Publishing Packages
Why It Matters
Publishing makes code reusable outside its original project. Packages can be public libraries, private company modules, CLIs, design system utilities, or shared config packages.
Publishing also creates responsibility. Once other people depend on your package, changes need versioning, documentation, and compatibility care.
Core Concepts
A publishable package needs at least:
- A valid
name - A
version - Useful files
- Clear entry points
- A license decision
- Authentication to the registry
Example:
{
"name": "@acme/string-tools",
"version": "1.0.0",
"type": "module",
"exports": {
".": "./src/index.js"
},
"files": ["src", "README.md"],
"license": "MIT"
}Scoped packages use names like @scope/name. They are common for organizations.
Syntax and Examples
Dry run
Before publishing, inspect what would be included:
npm pack --dry-runThis helps catch accidentally included secrets, tests, build artifacts, or missing files.
Publishing
npm publishFor scoped public packages:
npm publish --access publicPrivate package publishing depends on registry and organization settings.
CLI packages
Packages can expose executables:
{
"bin": {
"say-hello": "./bin/say-hello.js"
}
}The executable should usually start with:
#!/usr/bin/env nodeUse Cases
Publish packages for:
- Shared utilities
- CLIs
- Internal SDKs
- Framework plugins
- Configuration presets
- Reusable TypeScript types
Do not publish when copying a small function would be clearer inside one app.
Common Mistakes
- Publishing secrets or local config files.
- Forgetting to run
npm pack --dry-run. - Breaking users with a patch or minor release.

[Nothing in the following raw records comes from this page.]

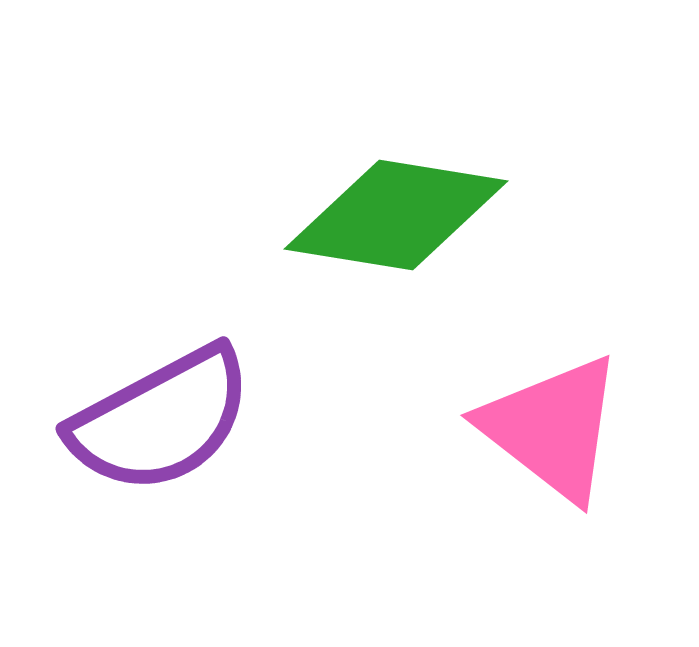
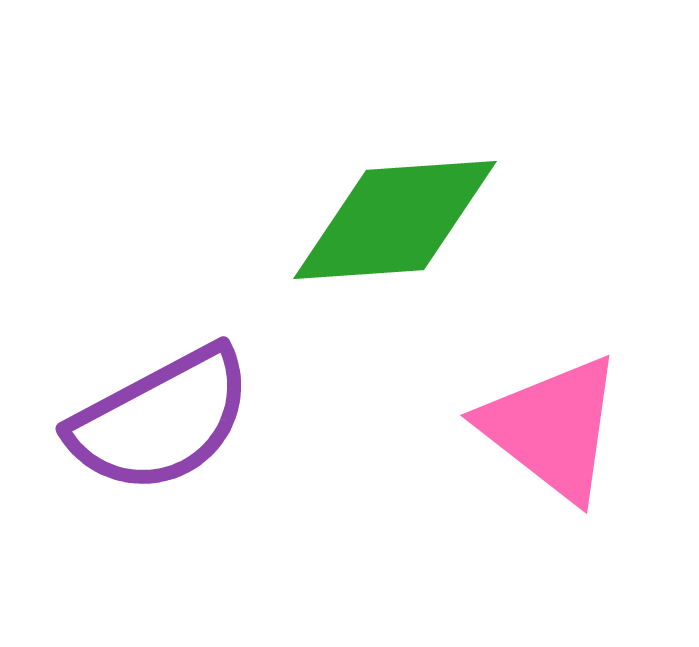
green diamond: moved 1 px left, 5 px down; rotated 13 degrees counterclockwise
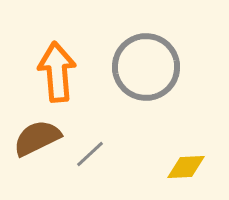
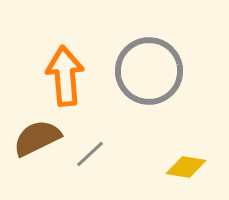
gray circle: moved 3 px right, 4 px down
orange arrow: moved 8 px right, 4 px down
yellow diamond: rotated 12 degrees clockwise
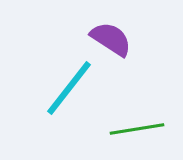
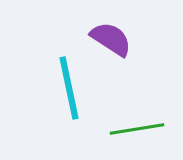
cyan line: rotated 50 degrees counterclockwise
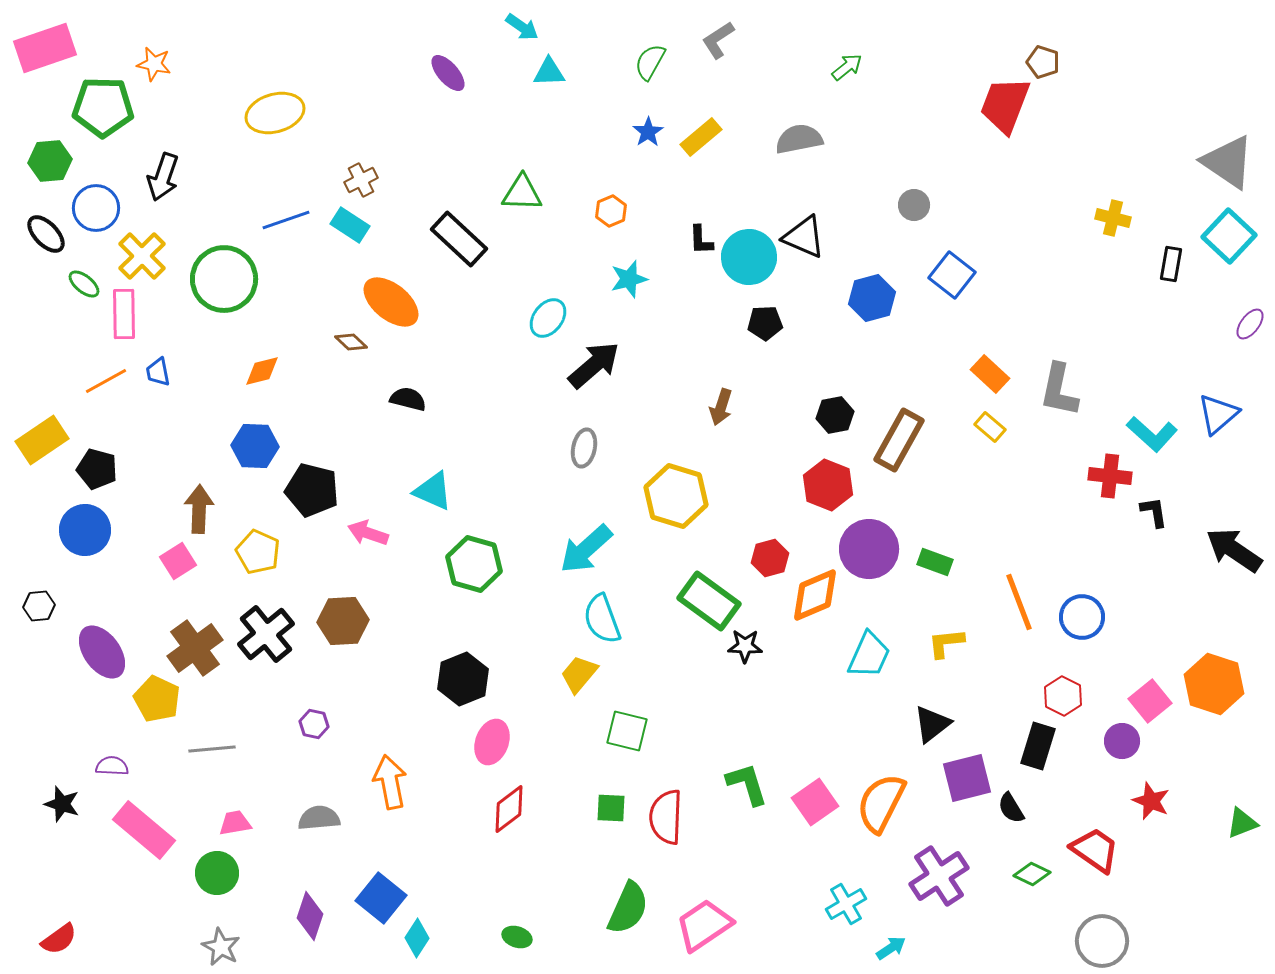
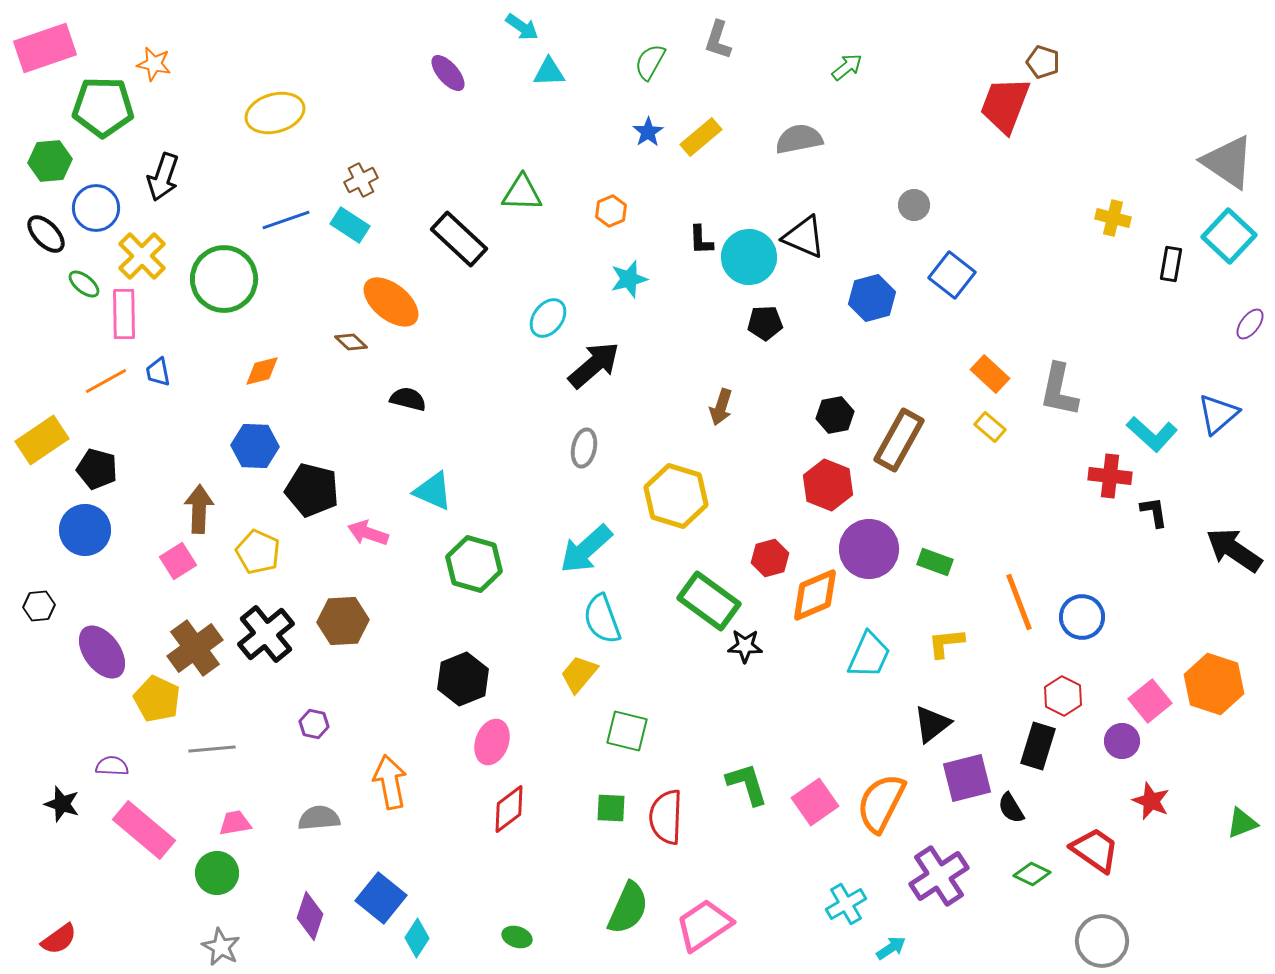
gray L-shape at (718, 40): rotated 39 degrees counterclockwise
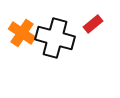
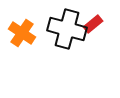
black cross: moved 12 px right, 9 px up
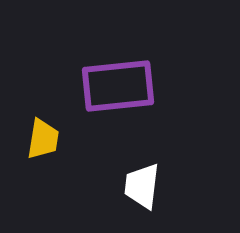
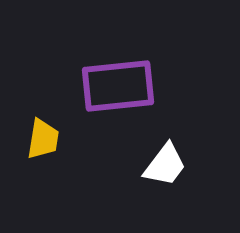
white trapezoid: moved 23 px right, 21 px up; rotated 150 degrees counterclockwise
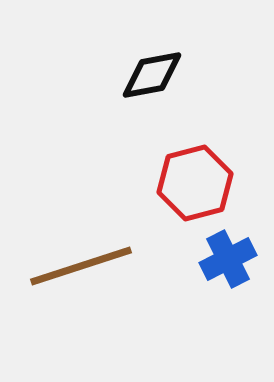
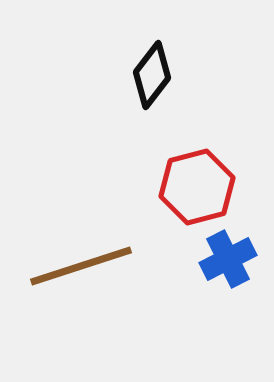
black diamond: rotated 42 degrees counterclockwise
red hexagon: moved 2 px right, 4 px down
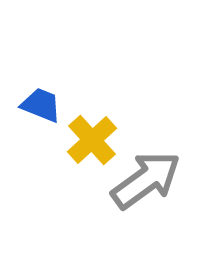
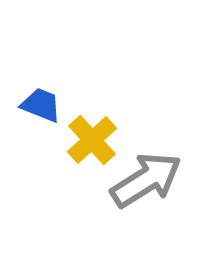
gray arrow: rotated 4 degrees clockwise
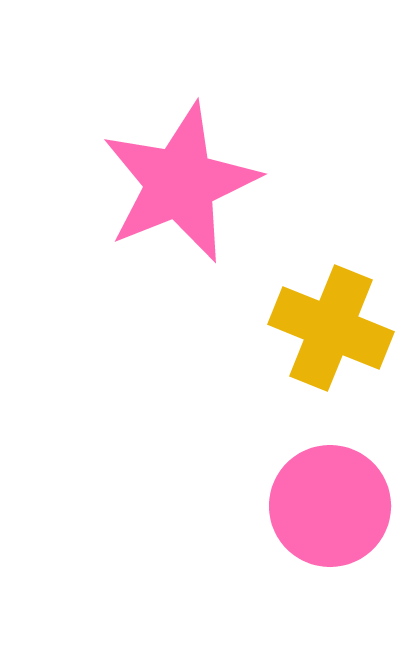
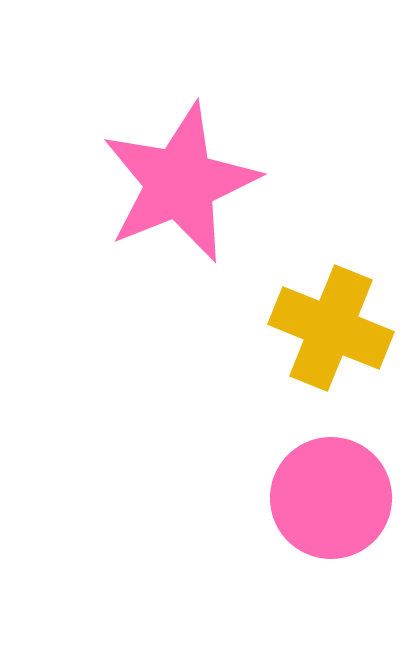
pink circle: moved 1 px right, 8 px up
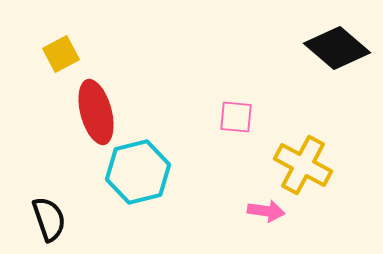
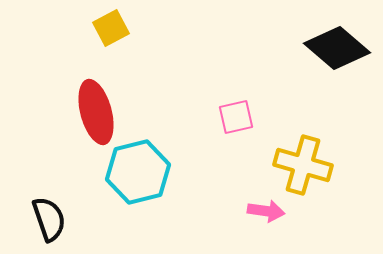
yellow square: moved 50 px right, 26 px up
pink square: rotated 18 degrees counterclockwise
yellow cross: rotated 12 degrees counterclockwise
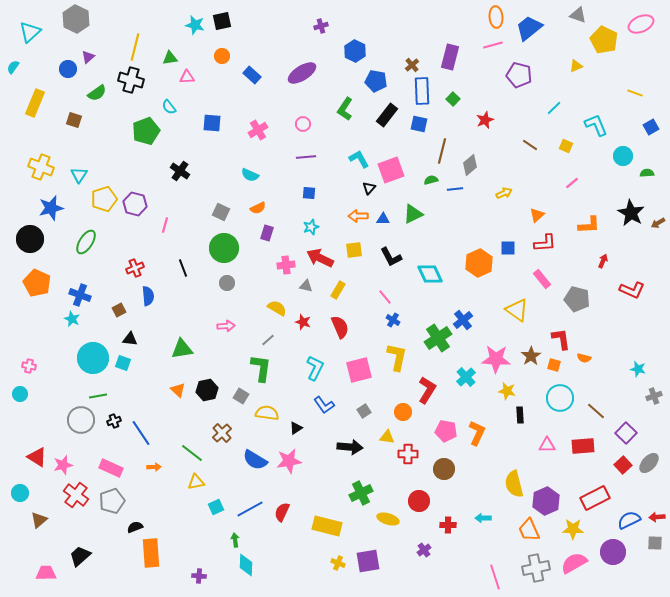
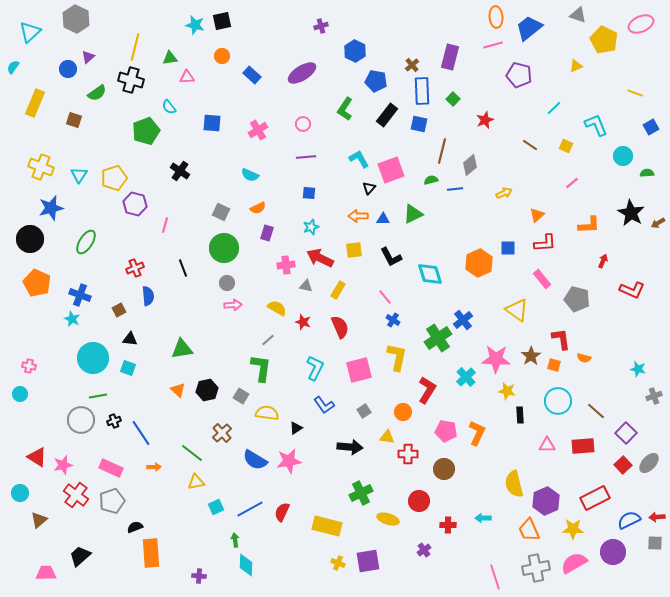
yellow pentagon at (104, 199): moved 10 px right, 21 px up
cyan diamond at (430, 274): rotated 8 degrees clockwise
pink arrow at (226, 326): moved 7 px right, 21 px up
cyan square at (123, 363): moved 5 px right, 5 px down
cyan circle at (560, 398): moved 2 px left, 3 px down
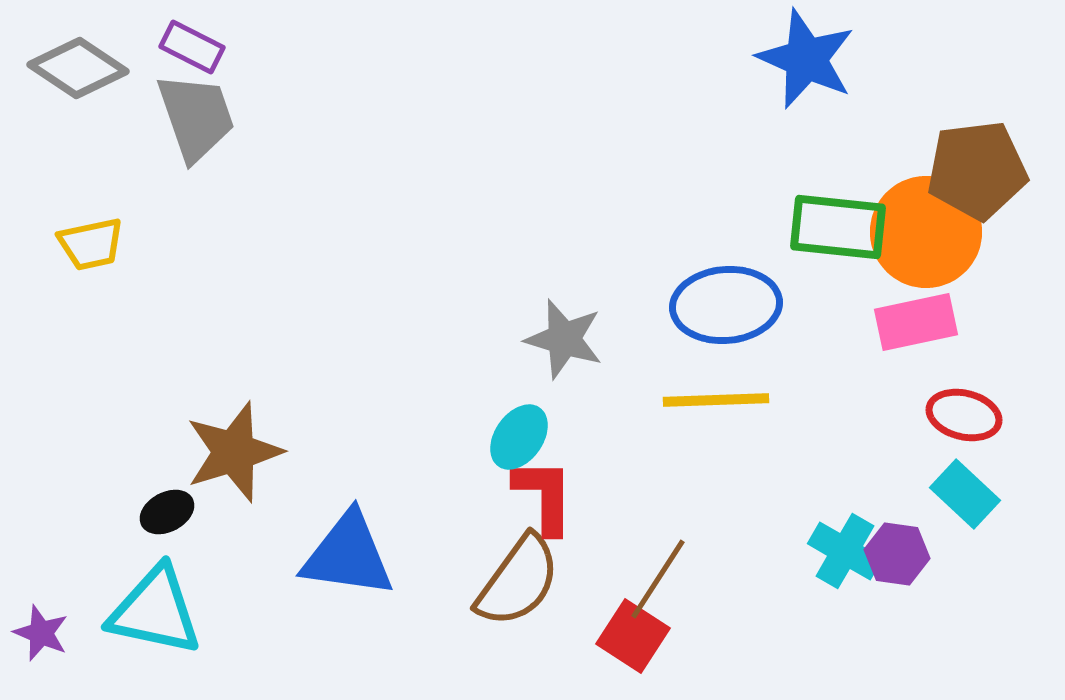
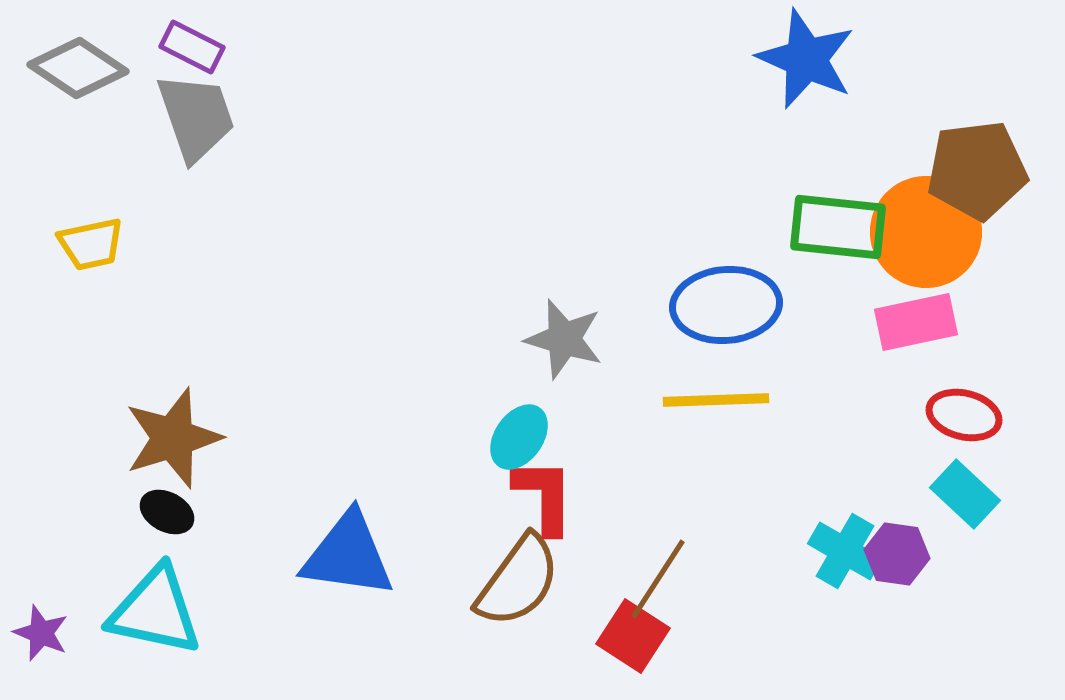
brown star: moved 61 px left, 14 px up
black ellipse: rotated 56 degrees clockwise
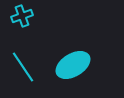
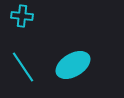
cyan cross: rotated 25 degrees clockwise
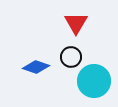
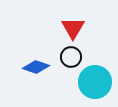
red triangle: moved 3 px left, 5 px down
cyan circle: moved 1 px right, 1 px down
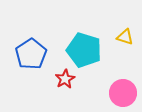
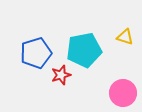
cyan pentagon: rotated 28 degrees counterclockwise
blue pentagon: moved 5 px right, 1 px up; rotated 16 degrees clockwise
red star: moved 4 px left, 4 px up; rotated 12 degrees clockwise
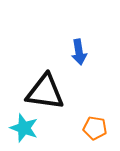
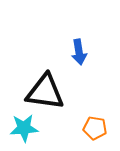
cyan star: rotated 24 degrees counterclockwise
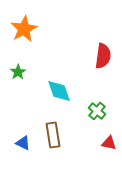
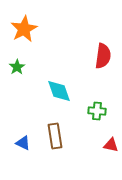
green star: moved 1 px left, 5 px up
green cross: rotated 36 degrees counterclockwise
brown rectangle: moved 2 px right, 1 px down
red triangle: moved 2 px right, 2 px down
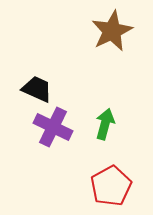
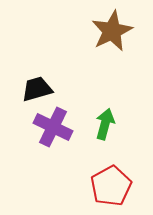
black trapezoid: rotated 40 degrees counterclockwise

- Publishing source that depends on unbuilt local files.
- Using broad exports that expose private internals.
- Ignoring README quality.
Practical Challenge
Create a tiny package that exports a slugify function. Add exports, files, and a README. Run npm pack --dry-run and explain each file that would be included.
Recap
Publishing is more than uploading code. A good package has clear exports, careful included files, semantic versions, documentation, and a release process that respects consumers.